Resumo Executivo

04 de maio de 2026

Gestão da Transformação Digital na Indústria Química

Juliana Maria Oliveira Pereira da Conceição; Leticia Franceschini Rodrigues

Resumo elaborado pela ferramenta ResumeAI, solução de inteligência artificial desenvolvida pelo Instituto Pecege voltada à síntese e redação.

A transformação digital consolidou-se como um dos principais motores de inovação e competitividade no cenário contemporâneo dos negócios. O avanço acelerado de tecnologias como Inteligência Artificial, Internet das Coisas e automação industrial forçou as organizações a buscarem adaptações rápidas para manterem sua relevância no mercado. Conforme indica o relatório da McKinsey (2024), as empresas que lideram em capacidades digitais apresentam um retorno total aos acionistas de duas a seis vezes superior em comparação às organizações retardatárias na adoção tecnológica. No entanto, a digitalização transcende a simples implementação de ferramentas avançadas, exigindo uma abordagem holística que contemple a eficiência das operações, o aprimoramento da experiência do cliente e o fomento de uma cultura voltada à inovação contínua (PMI, 2023). Trata-se de uma mudança profunda na estratégia empresarial, demandando novas formas de trabalho, o desenvolvimento de competências específicas e uma visão integrada da inovação dentro da estrutura organizacional.

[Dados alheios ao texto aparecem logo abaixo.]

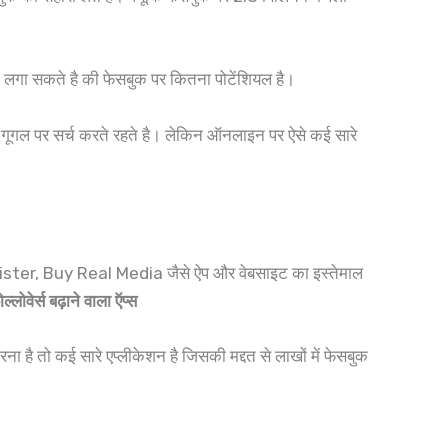
लगा सकते है की फेसबुक पर कितना पोटेंशियल है।
में गूगल पर सर्च करते रहते है। लेकिन ऑनलाइन पर ऐसे कई सारे
ster, Buy Real Media जैसे ऐप और वेबसाइट का इस्तेमाल
्लोवेर्स बढ़ाने वाला ऍप्स
ना है तो कई सारे एप्लीकेशन है जिसकी मद्दत से लाखों में फेसबुक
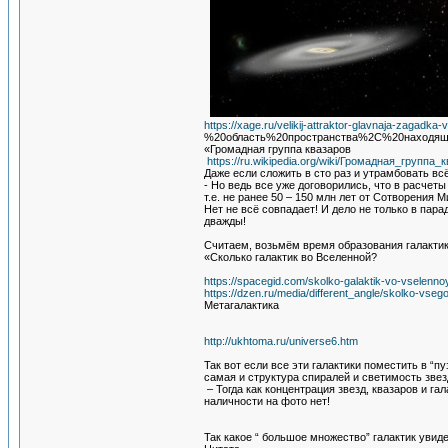
https://xage.ru/velikij-attraktor-glavnaja-zagad
%20область%20пространства%2C%20находящ
«Громадная группа квазаров
https://ru.wikipedia.org/wiki/Громадная_группа_
Даже если сложить в сто раз и утрамбовать всё
- Но ведь все уже договорились, что в расчет
т.е. не ранее 50 – 150 млн лет от Сотворения
Нет не всё совпадает! И дело не только в па
дважды!
Считаем, возьмём время образования галактик 
«Сколько галактик во Вселенной?
https://spacegid.com/skolko-galaktik-vo-vselenno
https://dzen.ru/media/different_angle/skolko-vs
Метагалактика
http://ukhtoma.ru/universe6.htm
Так вот если все эти галактики поместить в “пу
самая и структура спиралей и светимость зве
– Тогда как концентрация звезд, квазаров и га
наличности на фото нет!
Так какое “ большое множество” галактик увид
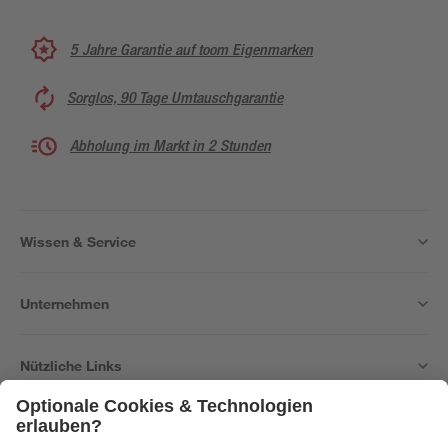
5 Jahre Garantie auf toom Eigenmarken
Sorglos, 90 Tage Umtauschgarantie
Abholung im Markt in 2 Stunden
Wissen & Service
Unternehmen
Nützliche Links
Bleib auf dem Laufenden mit unserem Newsletter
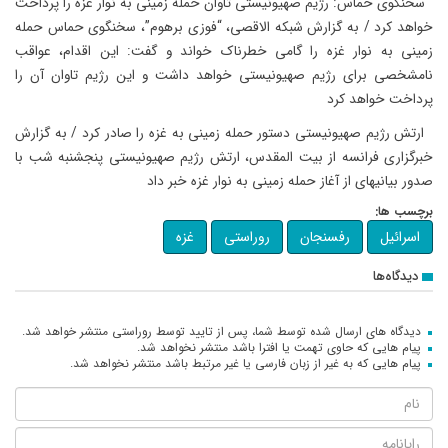
سخنگوی حماس: رژیم صهیونیستی تاوان حمله زمینی به نوار غزه را پرداخت
خواهد کرد / به گزارش شبکه الاقصی، “فوزی برهوم”، سخنگوی حماس حمله
زمینی به نوار غزه را گامی خطرناک خواند و گفت: این اقدام، عواقب
نامشخصی برای رژیم صهیونیستی خواهد داشت و این رژیم تاوان آن را
پرداخت خواهد کرد
ارتش رژیم صهیونیستی دستور حمله زمینی به غزه را صادر کرد / به گزارش
خبرگزاری فرانسه از بیت المقدس، ارتش رژیم صهیونیستی پنجشنبه شب با
صدور بیانیه‎ای از آغاز حمله زمینی به نوار غزه خبر داد
برچسب ها:
اسرائیل
رفسنجان
روراستی
غزه
دیدگاه‌ها
دیدگاه های ارسال شده توسط شما، پس از تایید توسط روراستی منتشر خواهد شد.
پیام هایی که حاوی تهمت یا افترا باشد منتشر نخواهد شد.
پیام هایی که به غیر از زبان فارسی یا غیر مرتبط باشد منتشر نخواهد شد.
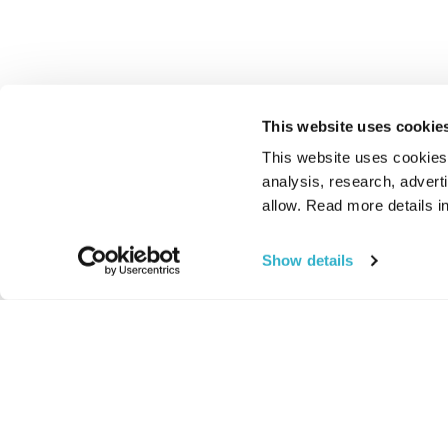
This website uses cookie
This website uses cookies t
analysis, research, advert
allow. Read more details in
Show details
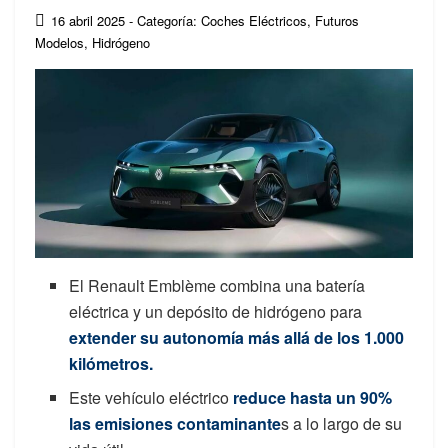
16 abril 2025
- Categoría: Coches Eléctricos
,
Futuros
Modelos
,
Hidrógeno
El Renault Emblème combina una batería
eléctrica y un depósito de hidrógeno para
extender su autonomía más allá de los 1.000
kilómetros.
Este vehículo eléctrico
reduce hasta un 90%
las emisiones contaminante
s a lo largo de su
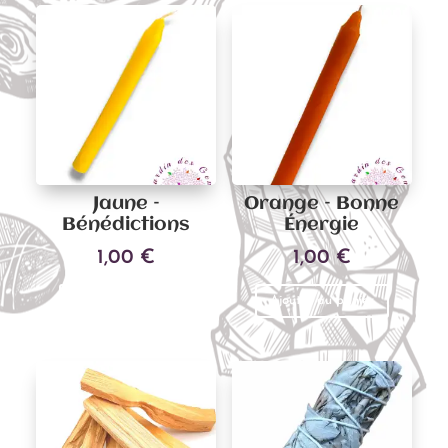
Jaune –
Orange – Bonne
Bénédictions
Énergie
1,00
€
1,00
€
Ajouter au panier
Ajouter au panier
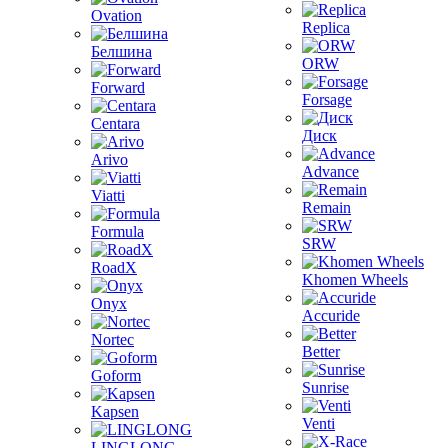
Ovation
Replica
Белшина
ORW
Forward
Forsage
Centara
Диск
Arivo
Advance
Viatti
Remain
Formula
SRW
RoadX
Khomen Wheels
Onyx
Accuride
Nortec
Better
Goform
Sunrise
Kapsen
Venti
LINGLONG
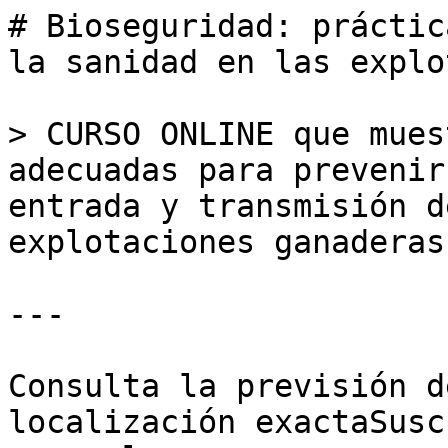
# Bioseguridad: práctic
la sanidad en las explo
> CURSO ONLINE que mues
adecuadas para prevenir
entrada y transmisión d
explotaciones ganaderas.
---

Consulta la previsión d
localización exactaSusc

No contexto específico da indústria química, a adoção de novas tecnologias possui o potencial de redefinir o trabalho de engenheiros e operadores, reduzindo a dependência de abordagens baseadas em tentativa e erro e possibilitando uma tomada de decisão mais preditiva e assertiva (Duignan, 2025). A implementação de conceitos da Indústria 4.0 nesse setor é tão relevante que originou o termo Chemicals 4.0, enfatizando a digitalização como aspecto crucial para a sobrevivência e o crescimento das indústrias de processo (Shevtsova et al., 2020). Apesar das vantagens evidentes, a digitalização nesse segmento enfrenta desafios consideráveis, como a presença de plantas industriais com infraestrutura parcialmente obsoleta, a resistência cultural à mudança e a complexidade inerente aos processos químicos. Tais fatores ressaltam a necessidade de uma gestão de programas bem estruturada, capaz de superar barreiras técnicas e culturais para garantir o sucesso da transformação.

Gerenciar um programa de transformação digital é uma tarefa complexa que vai além da execução técnica. Dados da McKinsey (2018) revelam que menos de 30% das iniciativas de transformação digital atingem os resultados almejados, o que sugere falhas recorrentes no gerenciamento estratégico e operacional. Diferente de projetos tradicionais, esses programas envolvem múltiplas iniciativas simultâneas, lidam com altos graus de incerteza e exigem um alinhamento constante entre diferentes áreas da empresa. A definição de indicadores de sucesso claros e a aplicação de boas práticas de gestão tornam-se, portanto, fatores determinantes para o êxito. O foco deste estudo recai sobre um programa de transformação digital em uma empresa multinacional de grande porte do setor químico, sediada nos Estados Unidos da América e com mais de 40 plantas operacionais globais, buscando analisar as metodologias aplicadas e identificar oportunidades de melhoria na gestão.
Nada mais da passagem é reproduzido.